PostNapisane: Śro paź 17, 2012 18:47
przez gisha
witaj,
A nie moze spac z wami w sypialni?
To maleństwo, potrzebuje się przytulic .A moze drugiego kociaka do towarzystwa byscie adoptowali?Zajmowałyby się sobą i problem byłby z głowy .Pomyślcie o tym, bo to naprawdę może rozwiazac wiele problemów :ok:
I pamiętajcie, kot to nie pies i nie mozna go wytresowac , wszelkie nakazy i zakazy niewiele dają, albo skutkują na chwilę.KOTY SA BARDZO WRAZLIWE i potrzebują specyficznego podejscia i duzo tolerancji .

Re: Młoda kotka w nowym domu - prośba o rady!

PostNapisane: Śro paź 17, 2012 18:56
przez justa.poli
Sypialnia jest jednym z pomieszczeń, do którego nie chcemy, żeby kotka wchodziła.
Dlatego uznaliśmy, że lepiej już od początku jej tego nie uczyć (pomijając już to, że nie chcemy, aby jakiekolwiek zwierzę spało z nami łóżku).

Na drugiego kota na pewno nie możemy sobie na razie pozwolić.

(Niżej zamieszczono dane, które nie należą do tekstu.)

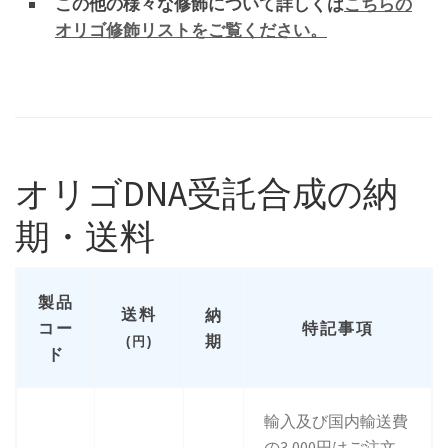
この他の様々な修飾について詳しくは
こちらの
オリゴ修飾リストをご覧ください。
オリゴDNA受託合成の納
期・送料
製品
送料
納
コー
特記事項
期
(円)
ド
輸入及び国内輸送費
の3,000円はご注文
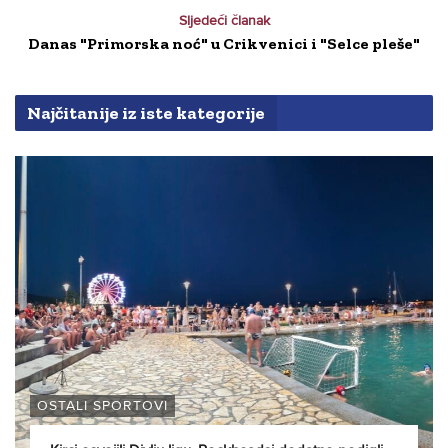
Sljedeći članak
Danas "Primorska noć" u Crikvenici i "Selce pleše"
Najčitanije iz iste kategorije
OSTALI SPORTOVI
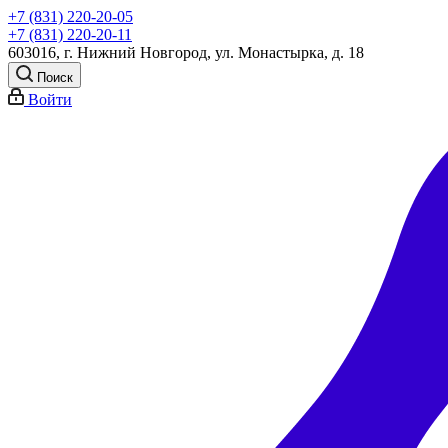
+7 (831) 220-20-05
+7 (831) 220-20-11
603016, г. Нижний Новгород, ул. Монастырка, д. 18
Поиск
Войти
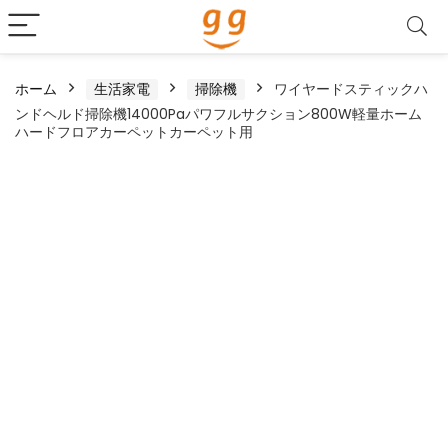
ホーム
生活家電
掃除機
ワイヤードスティックハ
ンドヘルド掃除機14000Paパワフルサクション800W軽量ホーム
ハードフロアカーペットカーペット用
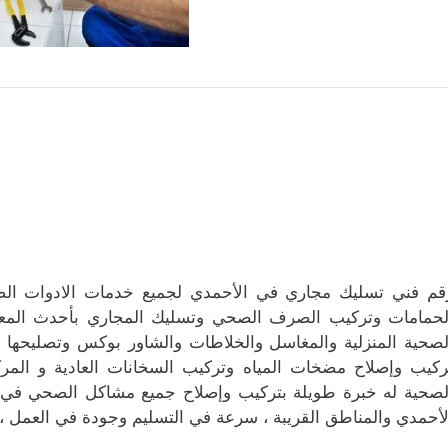
قم فني تسليك مجاري في الأحمدي لجميع خدمات الادوات الص
لحمامات وتركيب الصرف الصحي وتسليك المجاري بأحدث المعدا
لصحية المنزلية والمغاسل والخلاطات والشاور بوكس وتصليحها وت
ركيب وإصلاح مضخات المياه وتركيب السخانات العادية و المرك
لصحية له خبرة طويلة بتركيب وإصلاح جميع مشاكل الصحي في ا
لأحمدي والمناطق القريبة ، سرعة في التسليم وجودة في العمل ، 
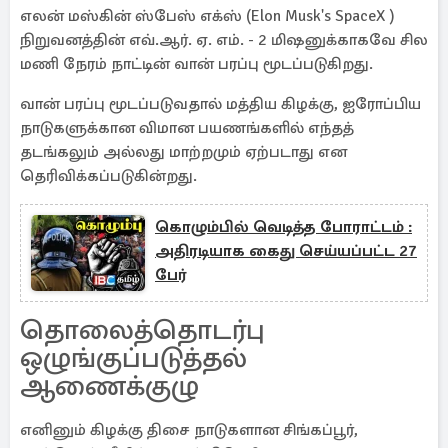
எலன் மஸ்கின் ஸ்பேஸ் எக்ஸ் (Elon Musk's SpaceX )
நிறுவனத்தின் எவ்.ஆர். ஏ. எம். - 2 மிஷனுக்காகவே சில
மணி நேரம் நாட்டின் வான் பரப்பு மூடப்படுகிறது.
வான் பரப்பு மூடப்படுவதால் மத்திய கிழக்கு, ஐரோப்பிய
நாடுகளுக்கான விமான பயணங்களில் எந்தத்
தடங்கலும் அல்லது மாற்றமும் ஏற்படாது என
தெரிவிக்கப்படுகின்றது.
கொழும்பில் வெடித்த போராட்டம் :
அதிரடியாக கைது செய்யப்பட்ட 27
பேர்
தொலைத்தொடர்பு
ஒழுங்குப்படுத்தல்
ஆணைக்குழு
எனினும் கிழக்கு திசை நாடுகளான சிங்கப்பூர்,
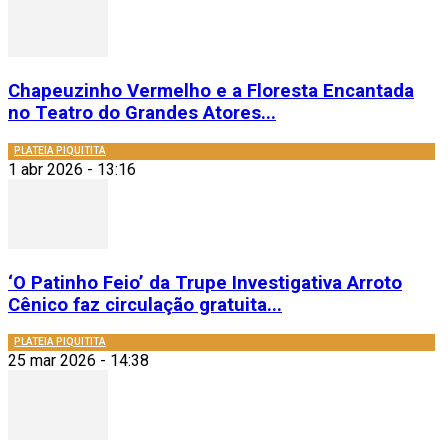
Chapeuzinho Vermelho e a Floresta Encantada
no Teatro do Grandes Atores...
PLATEIA PIQUITITA
1 abr 2026 - 13:16
‘O Patinho Feio’ da Trupe Investigativa Arroto
Cênico faz circulação gratuita...
PLATEIA PIQUITITA
25 mar 2026 - 14:38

Nie tresujemy jej. Po prostu uczymy. Pokazujemy gdzie jest kuweta, drapak, legowisko, miseczki.
Nie pozwalamy wchodzić do sypialni i do kuchni. W salonie nie pozwalamy też wchodzić jej na stół.
Więcej ograniczeń chyba nie ma, więc myślę, że pozostawiliśmy jej jeszcze mnóstwo wolności :)

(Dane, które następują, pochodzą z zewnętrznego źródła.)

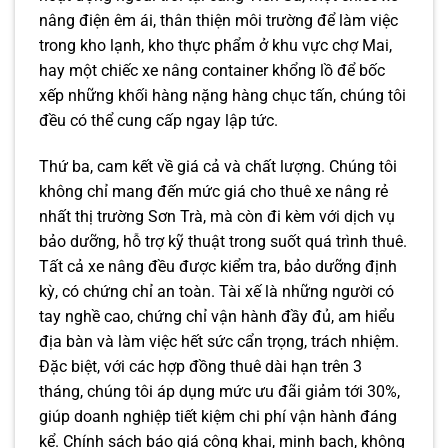
nâng điện êm ái, thân thiện môi trường để làm việc
trong kho lạnh, kho thực phẩm ở khu vực chợ Mai,
hay một chiếc xe nâng container khổng lồ để bốc
xếp những khối hàng nặng hàng chục tấn, chúng tôi
đều có thể cung cấp ngay lập tức.
Thứ ba, cam kết về giá cả và chất lượng. Chúng tôi
không chỉ mang đến mức giá cho thuê xe nâng rẻ
nhất thị trường Sơn Trà, mà còn đi kèm với dịch vụ
bảo dưỡng, hỗ trợ kỹ thuật trong suốt quá trình thuê.
Tất cả xe nâng đều được kiểm tra, bảo dưỡng định
kỳ, có chứng chỉ an toàn. Tài xế là những người có
tay nghề cao, chứng chỉ vận hành đầy đủ, am hiểu
địa bàn và làm việc hết sức cẩn trọng, trách nhiệm.
Đặc biệt, với các hợp đồng thuê dài hạn trên 3
tháng, chúng tôi áp dụng mức ưu đãi giảm tới 30%,
giúp doanh nghiệp tiết kiệm chi phí vận hành đáng
kể. Chính sách báo giá công khai, minh bạch, không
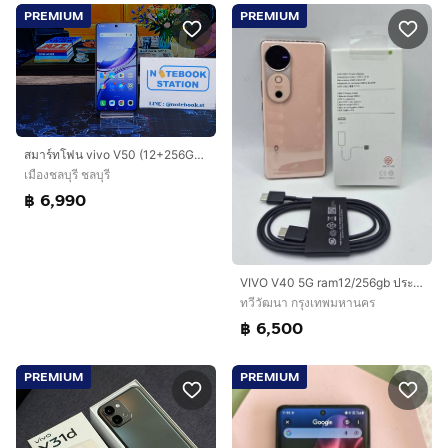
PREMIUM
PREMIUM
สมาร์ทโฟน vivo V50 (12+256GB) Mist Purple 5G เครื่องสวย พร้อมใช้งาน ขายเพียง 6,990.- เท่านั้น
เมืองชลบุรี ชลบุรี
฿ 6,990
VIVO V40 5G ram12/256gb ประกันเหลือ ต.ค. 69
ทวีวัฒนา กรุงเทพมหานคร
฿ 6,500
PREMIUM
PREMIUM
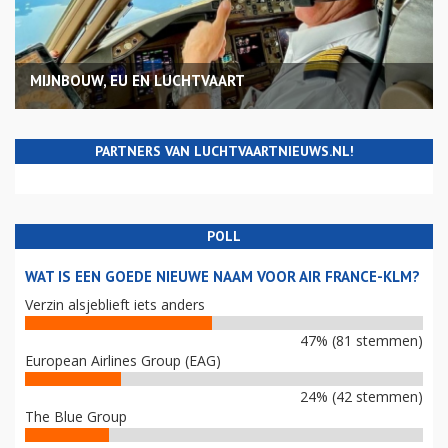
MIJNBOUW, EU EN LUCHTVAART
PARTNERS VAN LUCHTVAARTNIEUWS.NL!
POLL
WAT IS EEN GOEDE NIEUWE NAAM VOOR AIR FRANCE-KLM?
Verzin alsjeblieft iets anders
47% (81 stemmen)
European Airlines Group (EAG)
24% (42 stemmen)
The Blue Group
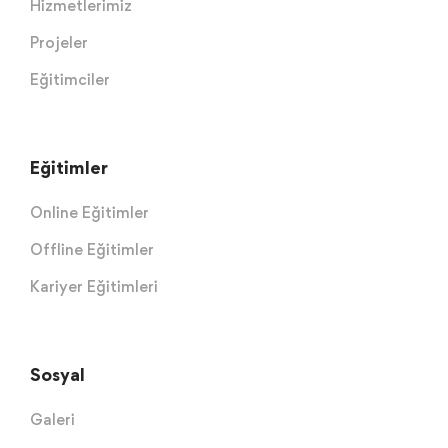
Hizmetlerimiz
Projeler
Eğitimciler
Eğitimler
Online Eğitimler
Offline Eğitimler
Kariyer Eğitimleri
Sosyal
Galeri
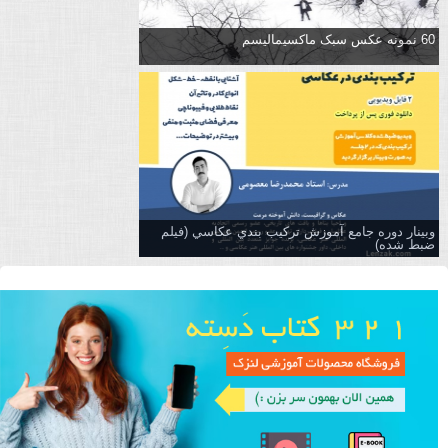
60 نمونه عکس سبک ماکسیمالیسم
وبینار دوره جامع آموزش تركيب بندي عكاسي (فیلم
ضبط شده)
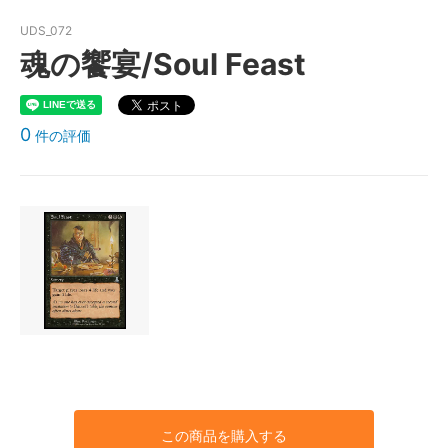
UDS_072
魂の饗宴/Soul Feast
0
件の評価
この商品を購入する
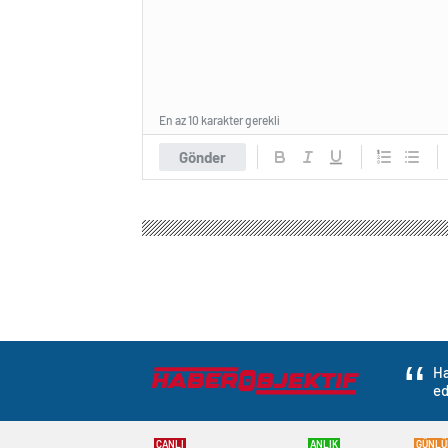
En az 10 karakter gerekli
Gönder
Haber Objektif
Gündem
Politika
Cumhurbaşkan
Cumhurbaşkanı Erd
aklıyla alay etti
0
BEĞENDİM
ABONE OL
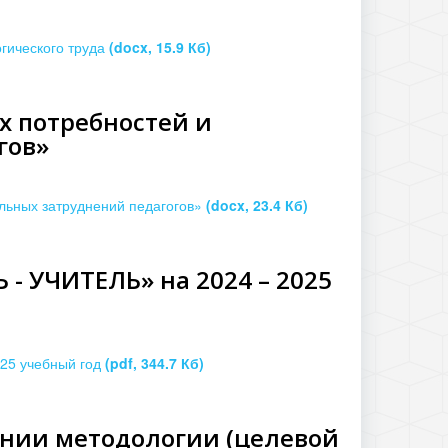
огического труда
(docx, 15.9 Кб)
х потребностей и
гов»
льных затруднений педагогов»
(docx, 23.4 Кб)
 УЧИТЕЛЬ» на 2024 – 2025
5 учебный год
(pdf, 344.7 Кб)
ении методологии (целевой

Re: Młoda kotka w nowym domu - prośba o rady!

PostNapisane: Śro paź 17, 2012 19:00
przez Lila84
Tak, kot to nie pies i nie nauczycie go spać w leżaczku kiedy on nie będzie miał na to ochoty bo będzie chciał spać z Wami. Koty takie są i już :D Najlepiej by było jakby miał dostep do Was bo pragnie towarzystwa i pewnie się boi w ciemnym domu. A tak wtuliłaby sie w waszych nogach lub pomiedzy was i byście wszyscy sobie smacznie spali. Przynajmniej u mnie tak jest że obie przychodzą mruczą śpią. Z początku spaliśmy jak na szpilkach żeby nie przygnieść żadnej ale to kwestia przyzwyczajenia i juz teraz nie wiem kiedy są - chyba że głośno mruczą ale to akurat jest kołysanka dla moich uszu. Kotka można nauczyć czystości- kuwetkować, jeść z miseczki ale napewno nie wytresuje się w stylu ,,zostań przed drzwiami" czy ,,leżeć". Pozdrawiam serdecznie i trzymam kciuki

Re: Młoda kotka w nowym domu - prośba o rady!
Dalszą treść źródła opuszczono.